◆ Data supplied ◆

%%

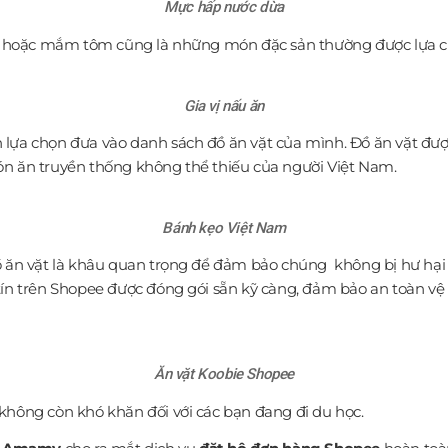
Mực hấp nước dừa
, hoặc mắm tôm cũng là những món đặc sản thường được lựa c
Gia vị nấu ăn
 lựa chọn đưa vào danh sách đồ ăn vặt của mình. Đồ ăn vặt đượ
ón ăn truyền thống không thể thiếu của người Việt Nam.
Bánh kẹo Việt Nam
ồ ăn vặt là khâu quan trọng để đảm bảo chúng không bị hư hại 
tín trên Shopee được đóng gói sẵn kỹ càng, đảm bảo an toàn v
Ăn vặt Koobie Shopee
không còn khó khăn đối với các bạn đang đi du học.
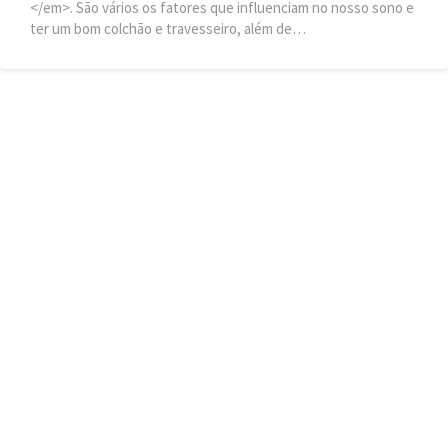
</em>. São vários os fatores que influenciam no nosso sono e
ter um bom colchão e travesseiro, além de…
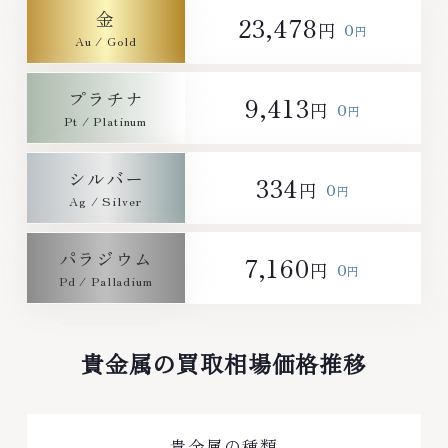
金
23,478
0
円
円
プラチナ
9,413
0
円
円
シルバー
334
0
円
円
パラジウム
7,160
0
円
円
貴金属の買取相場価格推移
貴金属の種類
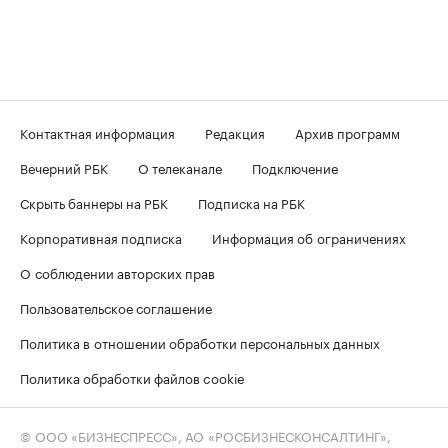
Контактная информация
Редакция
Архив программ
Вечерний РБК
О телеканале
Подключение
Скрыть баннеры на РБК
Подписка на РБК
Корпоративная подписка
Информация об ограничениях
О соблюдении авторских прав
Пользовательское соглашение
Политика в отношении обработки персональных данных
Политика обработки файлов cookie
© ООО «БИЗНЕСПРЕСС», АО «РОСБИЗНЕСКОНСАЛТИНГ»,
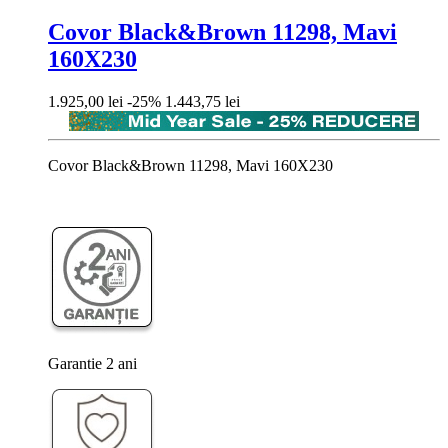
Covor Black&Brown 11298, Mavi
160X230
Pret
Pret
1.925,00 lei
-25%
1.443,75 lei
de
baza
Covor Black&Brown 11298, Mavi 160X230
Garantie 2 ani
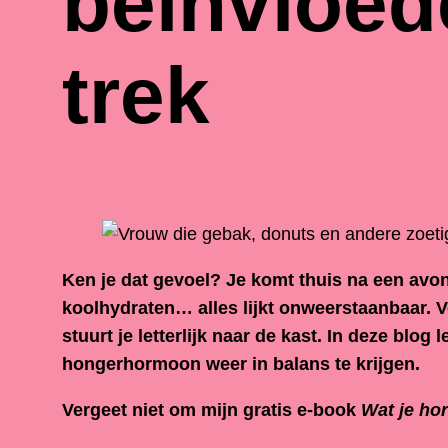
beïnvloed
trek
Ken je dat gevoel? Je komt thuis na een avo
koolhydraten… alles lijkt onweerstaanbaar. Voo
stuurt je letterlijk naar de kast. In deze bl
hongerhormoon weer in balans te krijgen.
Vergeet niet om mijn gratis e-book
Wat je hor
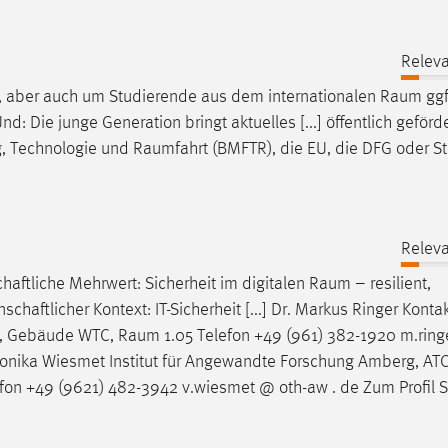
Releva
, aber auch um Studierende aus dem internationalen
Raum
ggf
nd: Die junge Generation bringt aktuelles [...] öffentlich geförd
g, Technologie und
Raumfahrt
(BMFTR), die EU, die DFG oder St
Releva
chaftliche Mehrwert: Sicherheit im digitalen
Raum
– resilient,
aftlicher Kontext: IT-Sicherheit [...] Dr. Markus Ringer Kontak
en, Gebäude WTC,
Raum
1.05 Telefon +49 (961) 382-1920 m.ring
Veronika Wiesmet Institut für Angewandte Forschung Amberg, AT
fon +49 (9621) 482-3942 v.wiesmet @ oth-aw . de Zum Profil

%%

◆ Assignment ◆
Above are the records. Identify each line that contains the word "Việt".

◆ Output ◆
ón ăn truyền thống không thể thiếu của người Việt Nam.
Bánh kẹo Việt Nam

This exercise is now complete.